• _What you should do_
Beginning at the line containing "mengadu domba menjelang", output every line to the end of the data below exactly as it appears.

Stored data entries

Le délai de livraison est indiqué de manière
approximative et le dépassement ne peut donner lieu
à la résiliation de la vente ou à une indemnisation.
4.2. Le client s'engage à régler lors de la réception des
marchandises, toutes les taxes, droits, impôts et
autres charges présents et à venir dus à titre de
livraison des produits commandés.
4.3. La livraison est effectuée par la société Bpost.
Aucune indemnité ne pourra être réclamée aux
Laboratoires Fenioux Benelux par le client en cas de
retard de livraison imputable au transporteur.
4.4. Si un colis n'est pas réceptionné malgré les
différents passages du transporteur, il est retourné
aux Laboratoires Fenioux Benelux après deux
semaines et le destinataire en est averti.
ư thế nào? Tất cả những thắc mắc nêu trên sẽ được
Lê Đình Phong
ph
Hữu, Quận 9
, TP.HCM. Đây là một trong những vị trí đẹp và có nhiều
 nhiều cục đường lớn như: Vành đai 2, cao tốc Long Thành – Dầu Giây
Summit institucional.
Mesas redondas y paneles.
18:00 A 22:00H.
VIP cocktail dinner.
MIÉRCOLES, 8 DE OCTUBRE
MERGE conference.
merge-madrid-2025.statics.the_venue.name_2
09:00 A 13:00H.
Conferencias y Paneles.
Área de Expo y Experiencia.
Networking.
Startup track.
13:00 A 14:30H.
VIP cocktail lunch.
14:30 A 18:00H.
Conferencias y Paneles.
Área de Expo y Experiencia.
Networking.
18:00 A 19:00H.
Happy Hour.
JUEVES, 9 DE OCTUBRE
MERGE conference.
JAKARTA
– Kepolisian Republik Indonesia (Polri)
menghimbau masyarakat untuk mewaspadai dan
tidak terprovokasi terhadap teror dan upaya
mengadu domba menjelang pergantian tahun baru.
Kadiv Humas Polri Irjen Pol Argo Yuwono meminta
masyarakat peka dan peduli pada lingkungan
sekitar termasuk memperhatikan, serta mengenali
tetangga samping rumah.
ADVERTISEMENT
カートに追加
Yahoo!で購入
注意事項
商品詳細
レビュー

• _Written answer_
mengadu domba menjelang pergantian tahun baru.
Kadiv Humas Polri Irjen Pol Argo Yuwono meminta
masyarakat peka dan peduli pada lingkungan
sekitar termasuk memperhatikan, serta mengenali
tetangga samping rumah.
ADVERTISEMENT
カートに追加
Yahoo!で購入
注意事項
商品詳細
レビュー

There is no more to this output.